(WORK TO COMPLETE):
Should any entry include an image, skip the image and copy the entry exactly.

#### AVAILABLE DATA

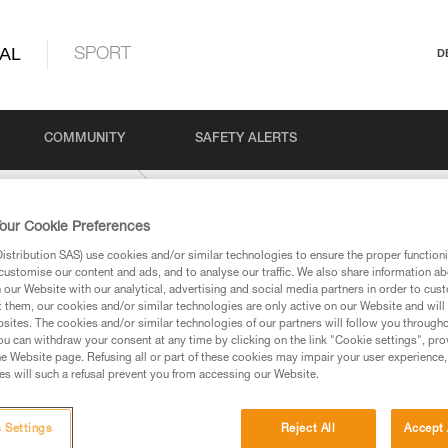
AL
SPORT
D
COMMUNITY
SAFETY ALERTS
 and confined space
our Cookie Preferences
stribution SAS) use cookies and/or similar technologies to ensure the proper functioni
customise our content and ads, and to analyse our traffic. We also share information a
our Website with our analytical, advertising and social media partners in order to cus
t them, our cookies and/or similar technologies are only active on our Website and will
sites. The cookies and/or similar technologies of our partners will follow you through
u can withdraw your consent at any time by clicking on the link "Cookie settings", pro
e Website page. Refusing all or part of these cookies may impair your user experience,
ed in this technical advice before consulting the advice
s will such a refusal prevent you from accessing our Website.
rstood the information in the Instructions for Use to be
rmation.
fic training. Work with a professional to confirm your
 Settings
Reject All
Accept 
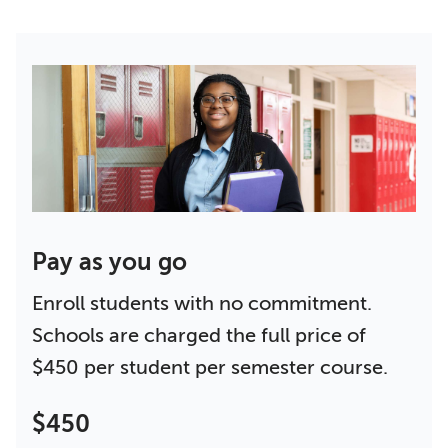
Pay as you go
Enroll students with no commitment.
Schools are charged the full price of
$450 per student per semester course.
$450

########

(ANSWER SECTION):
AL
SPORT
D
COMMUNITY
SAFETY ALERTS
 and confined space
our Cookie Preferences
stribution SAS) use cookies and/or similar technologies to ensure the proper functioni
customise our content and ads, and to analyse our traffic. We also share information a
our Website with our analytical, advertising and social media partners in order to cus
t them, our cookies and/or similar technologies are only active on our Website and will
sites. The cookies and/or similar technologies of our partners will follow you through
u can withdraw your consent at any time by clicking on the link "Cookie settings", pro
e Website page. Refusing all or part of these cookies may impair your user experience,
ed in this technical advice before consulting the advice
s will such a refusal prevent you from accessing our Website.
rstood the information in the Instructions for Use to be
rmation.
fic training. Work with a professional to confirm your
 Settings
Reject All
Accept 
Pay as you go
Enroll students with no commitment.
Schools are charged the full price of
$450 per student per semester course.
$450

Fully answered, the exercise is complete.